Ich hab eine Frage! und zwar, ich lade mir gerade Diablo III von battle.net hab auch nen Ordner in C:/User/Document erstellt wo er das reinlädt nu stellt sich mir die Frage auf,
ich wollte meinen PC herunterfahren und später weiter Installieren, aber ich habe da kein SetUp.exe für Diablo, nur paar pdf Dateien und wollte nun Fragen wie ich dann später am Abend weiterladen kann
Warum ich meinen PC nicht anlasse und weiterziehe hat mit privaten Gründen zu tun.

Hilfreiche Antworten wären nett!
danke im voraus

Vyren


----------



## refload (15. Mai 2012)

Hi,

man kann den Download später einfach fortführen. Dazu startest du einfach den Blizzard Download erneut und wählst das gleiche Verzeichniss aus, dass du bereits verwendet hast. Dann verifiziert der Downloader den bereits runter geladenen teil und macht anschließend dort weiter, wo du aufgehört hattest. Das Setup steht erst am Ende des Downloads zur Verfügung.

Mit freundlichen Grüßen


----------



## Moronic (15. Mai 2012)

Oder aber du hast Pech, wie ich und obwohl alles geladen ist, läd er den kompletten Clienten nochmals neu, weil besagter Downloader nicht rafft dass die Dateien bereit vorhanden sind. Selbst der Blizzard Support macht nur'n dummes Gesicht.

Ich pack mich nu vorn TV und schmoll bis der DL fertig ist.


----------



## ZombieCat (15. Mai 2012)

Moronic schrieb:


> Oder aber du hast Pech, wie ich und obwohl alles geladen ist, läd er den kompletten Clienten nochmals neu, weil besagter Downloader nicht rafft dass die Dateien bereit vorhanden sind. Selbst der Blizzard Support macht nur'n dummes Gesicht.
> 
> Ich pack mich nu vorn TV und schmoll bis der DL fertig ist.

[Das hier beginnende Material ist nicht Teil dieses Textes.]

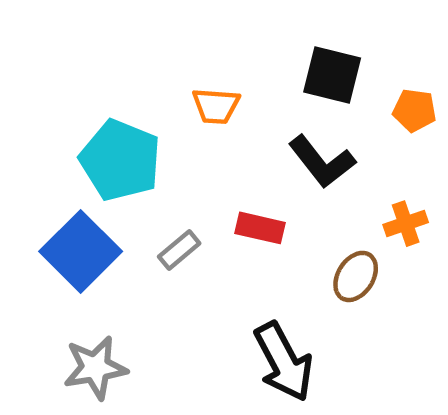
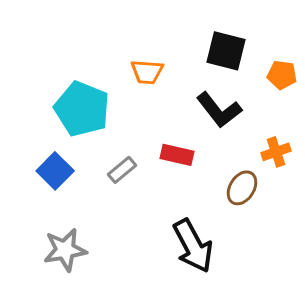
blue square: (81, 251) -> (55, 171), size x0.7

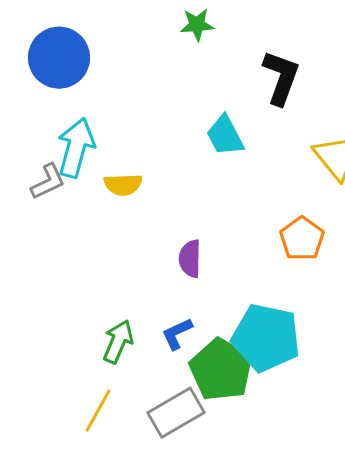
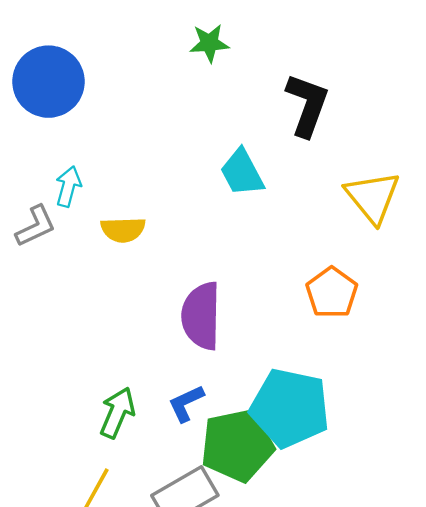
cyan arrow: (76, 148) -> (68, 187), size x0.6
purple semicircle: (190, 259) -> (201, 316), size x1.5
green pentagon: (221, 370) -> (237, 445), turned 30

Hatte ich auch, habs zum Glück gestern Abend noch gemerkt und fix nochmal neu geladen :-)


----------



## Dagonzo (16. Mai 2012)

Moronic schrieb:


> Oder aber du hast Pech, wie ich und obwohl alles geladen ist, läd er den kompletten Clienten nochmals neu, weil besagter Downloader nicht rafft dass die Dateien bereit vorhanden sind. Selbst der Blizzard Support macht nur'n dummes Gesicht.
> 
> Ich pack mich nu vorn TV und schmoll bis der DL fertig ist.


Hattest du nicht zwei drei Tage vor Release eine Mail von Blizzard bekommen, das du einen neuen Downloader nutzen sollst?


----------